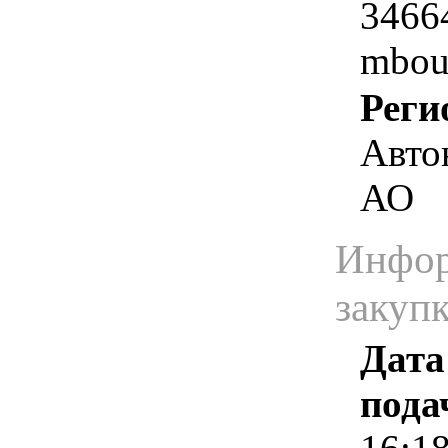
34664
mbou
Реги
Авто
АО
Инфор
закуп
Дата
пода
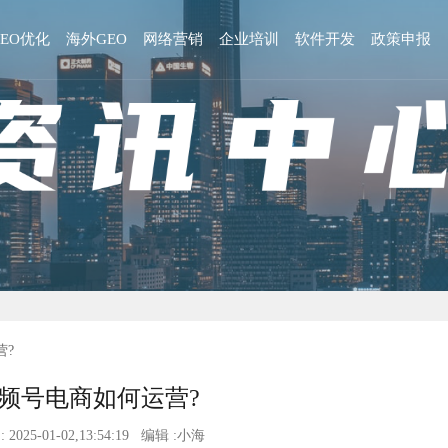
GEO优化
海外GEO
网络营销
企业培训
软件开发
政策申报
营?
频号电商如何运营?
 2025-01-02,13:54:19 编辑 :小海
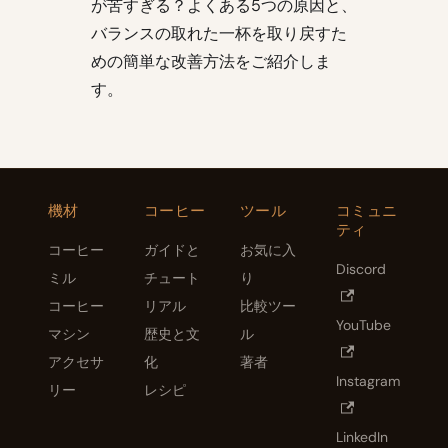
が苦すぎる？よくある5つの原因と、
バランスの取れた一杯を取り戻すた
めの簡単な改善方法をご紹介しま
す。
機材
コーヒー
ツール
コミュニ
ティ
コーヒー
ガイドと
お気に入
Discord
ミル
チュート
り
コーヒー
リアル
比較ツー
YouTube
マシン
歴史と文
ル
アクセサ
化
著者
Instagram
リー
レシピ
LinkedIn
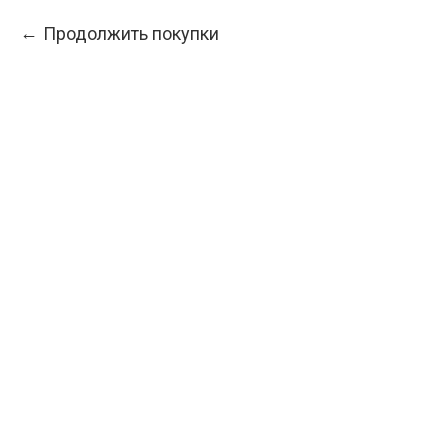
Продолжить покупки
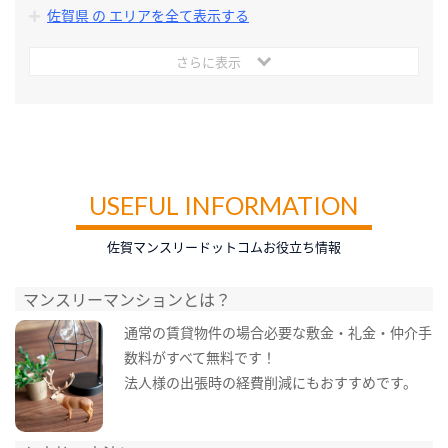
佐賀県 の エリアを全て表示する
さらに表示
USEFUL INFORMATION
佐賀マンスリードットコムお役立ち情報
マンスリーマンションとは？
通常の賃貸物件の場合必要な敷金・礼金・仲介手
数料がすべて無料です！
法人様の出張時の経費削減にもおすすめです。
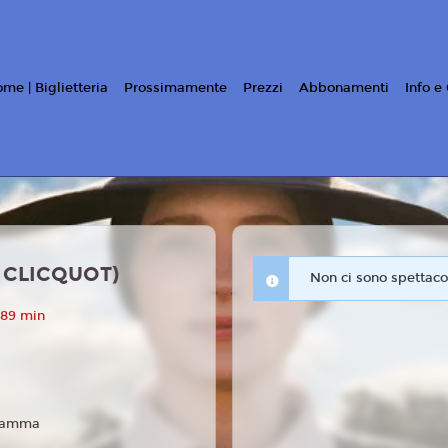
me | Biglietteria
Prossimamente
Prezzi
Abbonamenti
Info e
CLICQUOT)
Non ci sono spettacol
 89 min
ramma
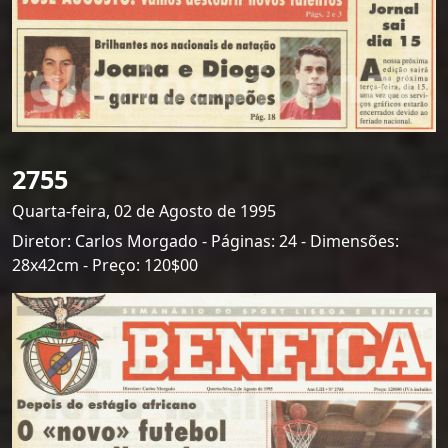
2755
Quarta-feira, 02 de Agosto de 1995
Diretor: Carlos Morgado - Páginas: 24 - Dimensões:
28x42cm - Preço: 120$00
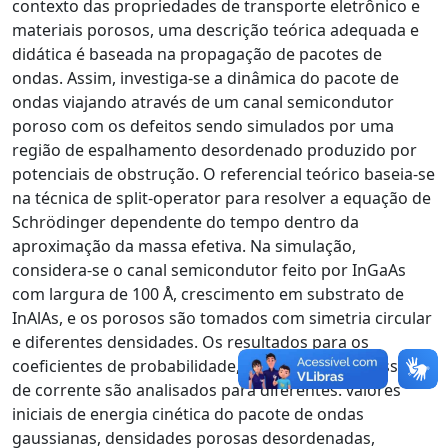
contexto das propriedades de transporte eletrônico e
materiais porosos, uma descrição teórica adequada e
didática é baseada na propagação de pacotes de
ondas. Assim, investiga-se a dinâmica do pacote de
ondas viajando através de um canal semicondutor
poroso com os defeitos sendo simulados por uma
região de espalhamento desordenado produzido por
potenciais de obstrução. O referencial teórico baseia-se
na técnica de split-operator para resolver a equação de
Schrödinger dependente do tempo dentro da
aproximação da massa efetiva. Na simulação,
considera-se o canal semicondutor feito por InGaAs
com largura de 100 Å, crescimento em substrato de
InAlAs, e os porosos são tomados com simetria circular
e diferentes densidades. Os resultados para os
coeficientes de probabilidade, reflexão e transmissão
de corrente são analisados para diferentes: valores
iniciais de energia cinética do pacote de ondas
gaussianas, densidades porosas desordenadas,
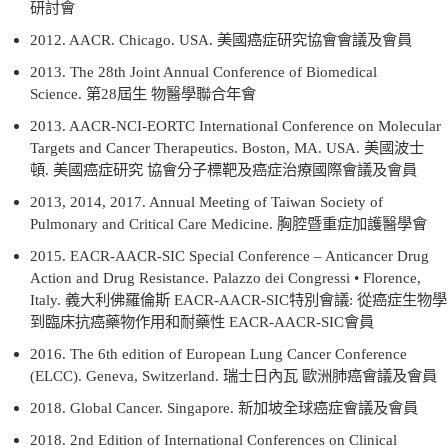
研討會
2012. AACR. Chicago. USA.
美國癌症研究協會會議及會員
2013. The 28th Joint Annual Conference of Biomedical
Science.
第
28
屆生 物醫學聯合年會
2013. AACR-NCI-EORTC International Conference on Molecular
Targets and Cancer Therapeutics. Boston, MA. USA.
美國波士
頓
.
美國癌症研究 協會分子標靶及癌症治療國際會議及會員
2013, 2014, 2017. Annual Meeting of Taiwan Society of
Pulmonary and Critical Care Medicine.
胸腔暨重症加護醫學會
2015. EACR-AACR-SIC Special Conference – Anticancer Drug
Action and Drug Resistance. Palazzo dei Congressi • Florence,
Italy.
義大利佛羅倫斯
EACR-AACR-SIC
特別會議
:
從癌症生物學
到臨床抗癌藥物作用和耐藥性
EACR-AACR-SIC
會員
2016. The 6th edition of European Lung Cancer Conference
(ELCC). Geneva, Switzerland.
瑞士日內瓦 歐洲肺癌會議及會員
2018. Global Cancer. Singapore.
新加坡全球癌症會議及會員
2018. 2nd Edition of International Conferences on Clinical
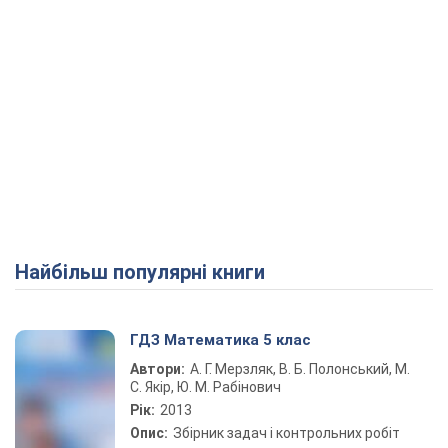
Найбільш популярні книги
ГДЗ Математика 5 клас
Автори:
А. Г. Мерзляк, В. Б. Полонський, М.
С. Якір, Ю. М. Рабінович
Рік:
2013
Опис:
Збірник задач і контрольних робіт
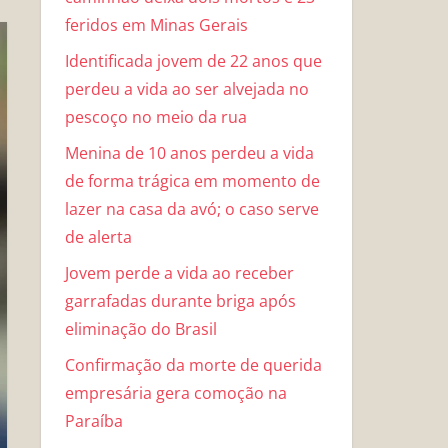
feridos em Minas Gerais
Identificada jovem de 22 anos que
perdeu a vida ao ser alvejada no
pescoço no meio da rua
Menina de 10 anos perdeu a vida
de forma trágica em momento de
lazer na casa da avó; o caso serve
de alerta
Jovem perde a vida ao receber
garrafadas durante briga após
eliminação do Brasil
Confirmação da morte de querida
empresária gera comoção na
Paraíba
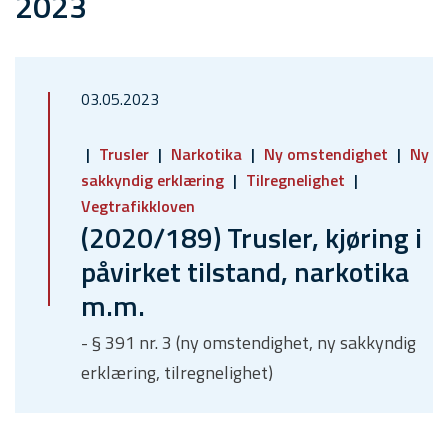
2023
03.05.2023
Trusler
Narkotika
Ny omstendighet
Ny
sakkyndig erklæring
Tilregnelighet
Vegtrafikkloven
(2020/189) Trusler, kjøring i
påvirket tilstand, narkotika
m.m.
- § 391 nr. 3 (ny omstendighet, ny sakkyndig
erklæring, tilregnelighet)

___

[Your goal]
Give again the lines of the listing above that run from the one with "マンスリーマンションとは？" up to and including the one with "iniciais de energia". Keep them exact and omit the pictures.

[Solution]
マンスリーマンションとは？
通常の賃貸物件の場合必要な敷金・礼金・仲介手
数料がすべて無料です！
法人様の出張時の経費削減にもおすすめです。
me | Biglietteria
Prossimamente
Prezzi
Abbonamenti
Info e
CLICQUOT)
Non ci sono spettacol
 89 min
ramma
2755
Quarta-feira, 02 de Agosto de 1995
Diretor: Carlos Morgado - Páginas: 24 - Dimensões:
28x42cm - Preço: 120$00
contexto das propriedades de transporte eletrônico e
materiais porosos, uma descrição teórica adequada e
didática é baseada na propagação de pacotes de
ondas. Assim, investiga-se a dinâmica do pacote de
ondas viajando através de um canal semicondutor
poroso com os defeitos sendo simulados por uma
região de espalhamento desordenado produzido por
potenciais de obstrução. O referencial teórico baseia-se
na técnica de split-operator para resolver a equação de
Schrödinger dependente do tempo dentro da
aproximação da massa efetiva. Na simulação,
considera-se o canal semicondutor feito por InGaAs
com largura de 100 Å, crescimento em substrato de
InAlAs, e os porosos são tomados com simetria circular
e diferentes densidades. Os resultados para os
coeficientes de probabilidade, reflexão e transmissão
de corrente são analisados para diferentes: valores
iniciais de energia cinética do pacote de ondas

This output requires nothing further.